Natta or Nacca, referring to a fuller, was the surname of an old and noble family of the Pinarii, which flourished from the fourth century BC into imperial times. Cicero mentions the family, and an ancient bronze statue of one of its members, which was struck by lightning in 65 BC.

==Members==

===Early Pinarii===
- Publius Pinarius, father of the Vestal.
- Pinaria P. f., a Vestal Virgin put to death for violating her vow of chastity during the reign of Lucius Tarquinius Priscus.
- Pinarius, husband of Thalaea, whose quarrel with her mother-in-law, Gegania, during the reign of Lucius Tarquinius Superbus, is mentioned by Plutarch as a rare example of domestic disharmony in early Rome.

===Pinarii Mamercini===
- Publius Pinarius Mamercinus Rufus, consul in 489 BC.
- Lucius Pinarius Mamercinus Rufus, consul in 472 BC.
- Lucius Pinarius L. f.
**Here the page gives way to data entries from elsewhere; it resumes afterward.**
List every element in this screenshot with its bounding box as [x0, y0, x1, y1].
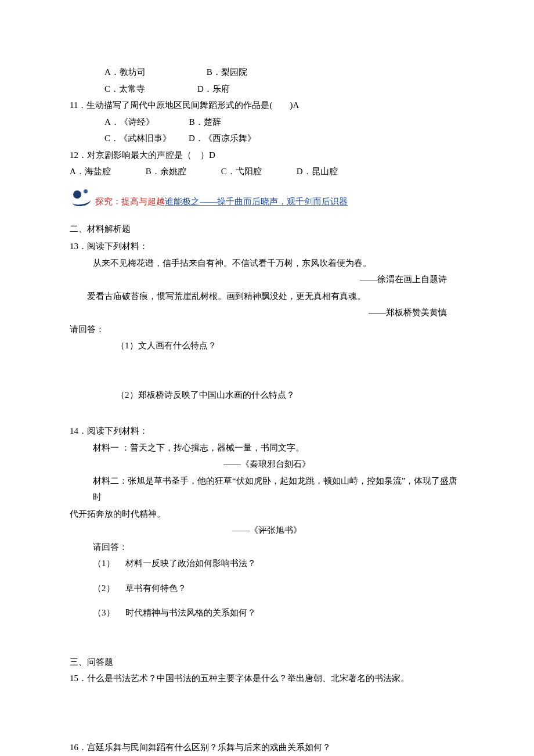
q13-material-1a: 从来不见梅花谱，信手拈来自有神。不信试看千万树，东风吹着便为春。: [70, 255, 464, 272]
q12-stem: 12．对京剧影响最大的声腔是（ ）D: [70, 147, 464, 164]
section-3-heading: 三、问答题: [70, 654, 464, 671]
explore-heading: 探究：提高与超越 谁能极之——操千曲而后晓声，观千剑而后识器: [70, 188, 464, 210]
q16: 16．宫廷乐舞与民间舞蹈有什么区别？乐舞与后来的戏曲关系如何？: [70, 739, 464, 756]
q14-answer-label: 请回答：: [70, 539, 464, 556]
q14-material-1-source: ——《秦琅邪台刻石》: [70, 456, 464, 473]
q14-material-1: 材料一 ：普天之下，抟心揖志，器械一量，书同文字。: [70, 440, 464, 456]
q10-option-a: A．教坊司 B．梨园院: [70, 64, 464, 81]
q13-answer-label: 请回答：: [70, 321, 464, 338]
q14-part3: （3） 时代精神与书法风格的关系如何？: [70, 604, 464, 621]
explore-red-text: 探究：提高与超越: [95, 193, 165, 210]
q10-option-c: C．太常寺 D．乐府: [70, 81, 464, 98]
q11-option-c: C．《武林旧事》 D．《西凉乐舞》: [70, 130, 464, 147]
q15: 15．什么是书法艺术？中国书法的五种主要字体是什么？举出唐朝、北宋著名的书法家。: [70, 670, 464, 687]
q14-part2: （2） 草书有何特色？: [70, 580, 464, 597]
q14-material-2a: 材料二：张旭是草书圣手，他的狂草“伏如虎卧，起如龙跳，顿如山峙，控如泉流”，体现…: [70, 473, 464, 506]
q13-part1: （1）文人画有什么特点？: [70, 337, 464, 354]
q13-material-1b: 爱看古庙破苔痕，惯写荒崖乱树根。画到精神飘没处，更无真相有真魂。: [70, 288, 464, 305]
explore-icon: [70, 188, 94, 210]
q13-part2: （2）郑板桥诗反映了中国山水画的什么特点？: [70, 387, 464, 404]
q14-material-2-source: ——《评张旭书》: [70, 522, 464, 539]
q11-stem: 11．生动描写了周代中原地区民间舞蹈形式的作品是( )A: [70, 97, 464, 114]
q13-material-1b-source: ——郑板桥赞美黄慎: [70, 304, 464, 321]
explore-blue-text: 谁能极之——操千曲而后晓声，观千剑而后识器: [165, 193, 348, 210]
page-root: A．教坊司 B．梨园院 C．太常寺 D．乐府 11．生动描写了周代中原地区民间舞…: [0, 0, 534, 756]
q12-options: A．海盐腔 B．余姚腔 C．弋阳腔 D．昆山腔: [70, 163, 464, 180]
q14-part1: （1） 材料一反映了政治如何影响书法？: [70, 555, 464, 572]
q14-material-2b: 代开拓奔放的时代精神。: [70, 506, 464, 523]
q13-material-1-source: ——徐渭在画上自题诗: [70, 271, 464, 288]
q13-stem: 13．阅读下列材料：: [70, 238, 464, 255]
q11-option-a: A．《诗经》 B．楚辞: [70, 114, 464, 131]
q14-stem: 14．阅读下列材料：: [70, 423, 464, 440]
section-2-heading: 二、材料解析题: [70, 221, 464, 237]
P. n. Mamercinus Rufus, consular tribune in 432 BC.

===Pinarii Nattae===
- Lucius Pinarius Natta, magister equitum in 363 BC, and praetor in 349.
- Lucius Pinarius Natta, brother-in-law of Publius Clodius Pulcher.
- Pinaria Natta, possible wife of Publius Clodius Pulcher.
- Pinarius Natta, a client of Sejanus, and one of the accusers of Aulus Cremutius Cordus in AD 25.
- (Pinarius) Natta, a person satirized by Horatius for his meanness.

===Others===
- Publius Pinarius, censor in 430 BC, levied heavy taxes, leading to the passage of a law allowing the payment of fines in coin instead of livestock.
- Lucius Pinarius, commander of the Roman garrison at Enna in 214 BC, during the Second Punic War, vigororously suppressed an attempted insurrection by the inhabitants.
- Marcus Pinarius Posca, praetor in 181 BC, obtained Sardinia as his province; he put down an insurrection on Corsica, and returning to Sardinia, he successfully carried on the war against the Ilienses.
- Marcus Pinarius Rusca, brought forward a lex annalis, which was opposed by Marcus Servilius; he is mentioned only by Cicero, and may perhaps have been the same person as Marcus Pinarius Posca.
- Titus Pinarius, ridiculed by the orator Gaius Julius Caesar Strabo, curule aedile in 90 BC.
- Pinarius, the husband of Julia Major, sister of the dictator Gaius Julius Caesar.
- Titus Pinarius, a friend of Cicero, mentioned several times in his letters.
- Lucius Pinarius, a grand-nephew of Caesar, who was named one of his heirs in his will. He later served in the army of the triumvirs during the war against Brutus and Cassius. He is likely the same person as Lucius Pinarius Scarpus, placed by Marcus Antonius over Cyrene shortly before the Battle of Actium, he submitted to Octavianus, and was subsequently given the command of Libya.
- Pinarius, an eques, put to death by order of Augustus.
- Gaius Pinarius Scarpus, a veteran soldier in either the Legio VII Claudia or the Legio VII Gemina, buried at Salona in Dalmatia, along with his son, in a tomb built by his freedwoman, Pinaria, dating between the latter half of the first century, and the first half of the second.
- Pinaria C. l., the freedwoman of Gaius Pinarius Scarpus, for whom she built a tomb at Salona, dating from the latter half of the first century, or the first half of the second.
- Gnaeus Pinarius Cornelius Clemens, consul suffectus during the reign of Vespasian.
- Gnaeus Pinarius Aemilius Cicatricula, consul suffectus in AD 72.
- Gnaeus Pinarius Cornelius Severus, consul suffectus in AD 112.

==Pinarii in popular culture==
The Pinarii are the focus of the novels Roma, Empire, and Dominus by Steven Saylor. These novels follow the history of Rome, and concern the fortunes of the Potitii and Pinarii, through the passing down of a family heirloom. Most of the Pinarii depicted in the novels are fictional, though Saylor keeps to the known facts about the family.